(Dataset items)
============

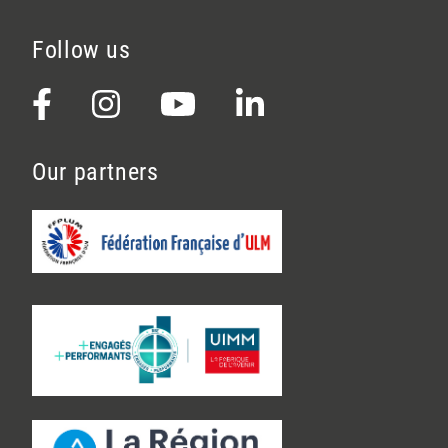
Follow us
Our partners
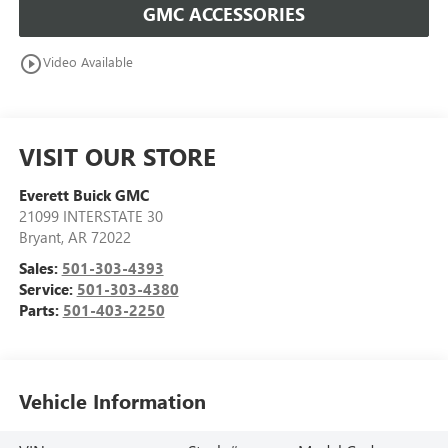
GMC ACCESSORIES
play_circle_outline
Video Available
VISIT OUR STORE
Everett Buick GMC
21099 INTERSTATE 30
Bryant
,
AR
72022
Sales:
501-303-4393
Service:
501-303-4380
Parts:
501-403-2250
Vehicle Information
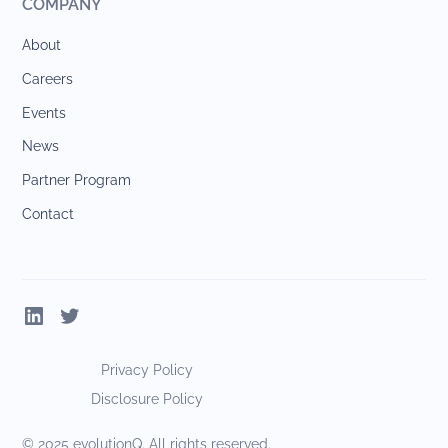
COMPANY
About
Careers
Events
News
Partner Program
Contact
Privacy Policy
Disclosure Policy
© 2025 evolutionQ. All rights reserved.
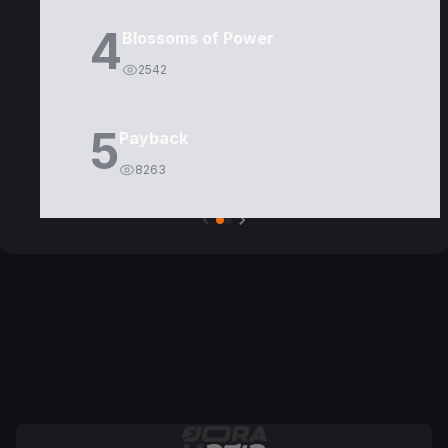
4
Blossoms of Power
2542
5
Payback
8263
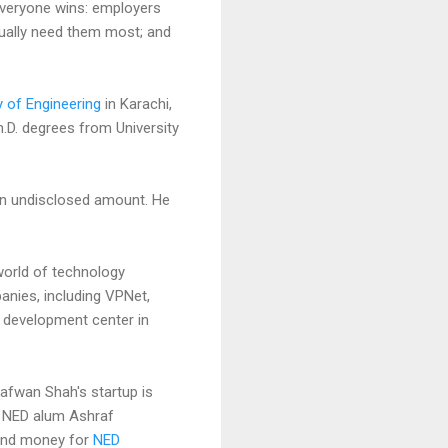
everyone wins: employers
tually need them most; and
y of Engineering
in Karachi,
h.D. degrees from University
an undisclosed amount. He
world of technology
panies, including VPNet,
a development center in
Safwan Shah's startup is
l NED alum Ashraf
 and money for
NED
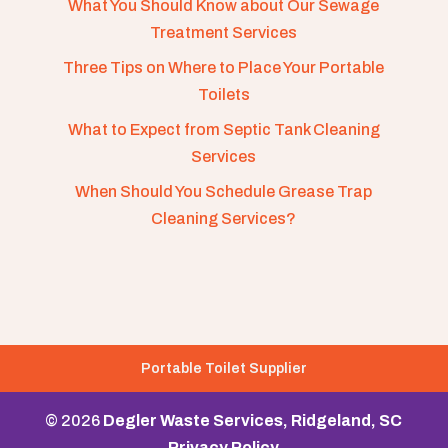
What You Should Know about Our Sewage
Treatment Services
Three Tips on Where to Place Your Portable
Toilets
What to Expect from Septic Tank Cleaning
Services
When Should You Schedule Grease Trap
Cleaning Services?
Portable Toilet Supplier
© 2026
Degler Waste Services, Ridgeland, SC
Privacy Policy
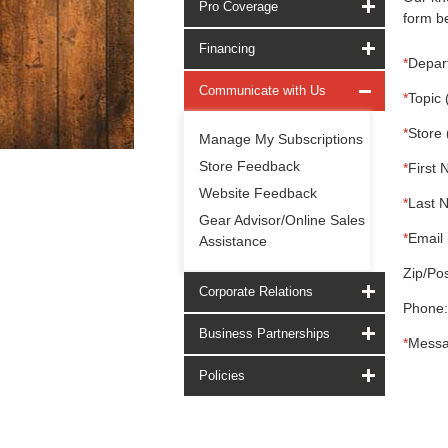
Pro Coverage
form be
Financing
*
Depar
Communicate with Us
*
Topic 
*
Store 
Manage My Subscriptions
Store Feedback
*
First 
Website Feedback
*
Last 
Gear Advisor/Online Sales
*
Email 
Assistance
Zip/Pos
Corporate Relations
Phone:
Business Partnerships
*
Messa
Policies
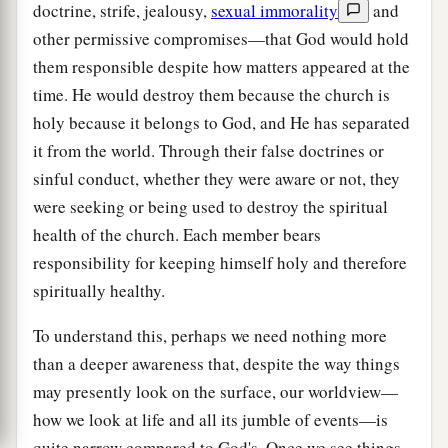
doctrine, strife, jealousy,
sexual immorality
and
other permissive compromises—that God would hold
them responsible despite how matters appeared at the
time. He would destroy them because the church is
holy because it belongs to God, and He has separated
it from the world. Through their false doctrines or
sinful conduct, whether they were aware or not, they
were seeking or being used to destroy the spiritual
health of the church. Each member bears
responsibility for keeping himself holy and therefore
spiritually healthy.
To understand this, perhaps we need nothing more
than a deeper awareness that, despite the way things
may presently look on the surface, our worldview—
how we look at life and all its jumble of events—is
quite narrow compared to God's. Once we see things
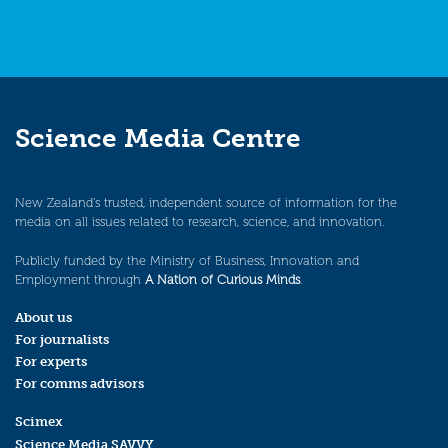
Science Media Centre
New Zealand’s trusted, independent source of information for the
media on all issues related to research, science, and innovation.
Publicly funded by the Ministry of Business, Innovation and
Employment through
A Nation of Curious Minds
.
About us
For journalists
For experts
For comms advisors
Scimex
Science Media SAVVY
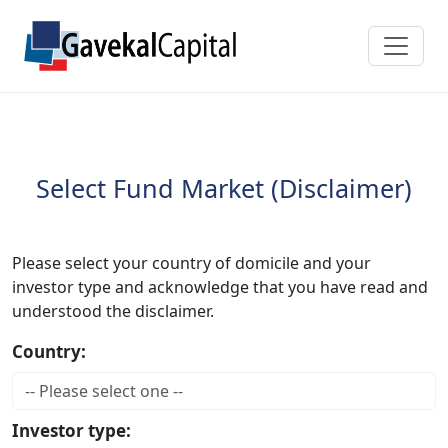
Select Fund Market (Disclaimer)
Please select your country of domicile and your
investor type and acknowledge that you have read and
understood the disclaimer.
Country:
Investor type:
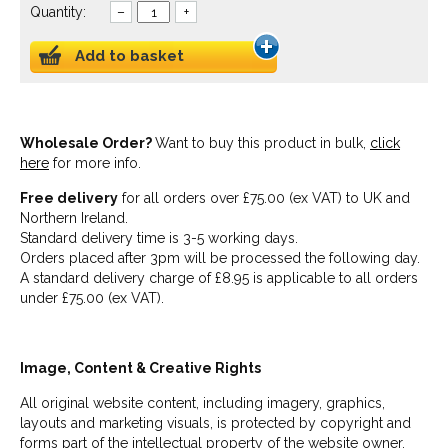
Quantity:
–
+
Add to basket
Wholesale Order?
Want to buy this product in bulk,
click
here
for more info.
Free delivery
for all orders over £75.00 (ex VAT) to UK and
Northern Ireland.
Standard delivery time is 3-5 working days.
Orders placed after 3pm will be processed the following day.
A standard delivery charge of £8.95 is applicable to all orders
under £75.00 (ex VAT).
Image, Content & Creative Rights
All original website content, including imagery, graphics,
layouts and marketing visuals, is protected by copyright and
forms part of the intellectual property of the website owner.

============

■ WHAT YOU SHOULD DO: Output each entry shown above exactly as it stands, with all pictures removed.

■ OUTPUT OF THE EXERCISE:
Follow us
Our partners
GMC ACCESSORIES
play_circle_outline
Video Available
VISIT OUR STORE
Everett Buick GMC
21099 INTERSTATE 30
Bryant
,
AR
72022
Sales:
501-303-4393
Service:
501-303-4380
Parts:
501-403-2250
Vehicle Information
COMPANY
About
Careers
Events
News
Partner Program
Contact
Privacy Policy
Disclosure Policy
© 2025 evolutionQ. All rights reserved.
4
Blossoms of Power
2542
5
Payback
8263
everyone wins: employers
tually need them most; and
y of Engineering
in Karachi,
h.D. degrees from University
an undisclosed amount. He
world of technology
panies, including VPNet,
a development center in
Safwan Shah's startup is
l NED alum Ashraf
 and money for
NED
What You Should Know about Our Sewage
Treatment Services
Three Tips on Where to Place Your Portable
Toilets
What to Expect from Septic Tank Cleaning
Services
When Should You Schedule Grease Trap
Cleaning Services?
Portable Toilet Supplier
© 2026
Degler Waste Services, Ridgeland, SC
Privacy Policy
Pro Coverage
form be
Financing
*
Depar
Communicate with Us
*
Topic 
*
Store 
Manage My Subscriptions
Store Feedback
*
First 
Website Feedback
*
Last 
Gear Advisor/Online Sales
*
Email 
Assistance
Zip/Pos
Corporate Relations
Phone:
Business Partnerships
*
Messa
Policies
doctrine, strife, jealousy,
sexual immorality
and
other permissive compromises—that God would hold
them responsible despite how matters appeared at the
time. He would destroy them because the church is
holy because it belongs to God, and He has separated
it from the world. Through their false doctrines or
sinful conduct, whether they were aware or not, they
were seeking or being used to destroy the spiritual
health of the church. Each member bears
responsibility for keeping himself holy and therefore
spiritually healthy.
To understand this, perhaps we need nothing more
than a deeper awareness that, despite the way things
may presently look on the surface, our worldview—
how we look at life and all its jumble of events—is
quite narrow compared to God's. Once we see things
Science Media Centre
New Zealand’s trusted, independent source of information for the
media on all issues related to research, science, and innovation.
Publicly funded by the Ministry of Business, Innovation and
Employment through
A Nation of Curious Minds
.
About us
For journalists
For experts
For comms advisors
Scimex
Science Media SAVVY
Select Fund Market (Disclaimer)
Please select your country of domicile and your
investor type and acknowledge that you have read and
understood the disclaimer.
Country:
Investor type:
Quantity:
–
+
Add to basket
Wholesale Order?
Want to buy this product in bulk,
click
here
for more info.
Free delivery
for all orders over £75.00 (ex VAT) to UK and
Northern Ireland.
Standard delivery time is 3-5 working days.
Orders placed after 3pm will be processed the following day.
A standard delivery charge of £8.95 is applicable to all orders
under £75.00 (ex VAT).
Image, Content & Creative Rights
All original website content, including imagery, graphics,
layouts and marketing visuals, is protected by copyright and
forms part of the intellectual property of the website owner.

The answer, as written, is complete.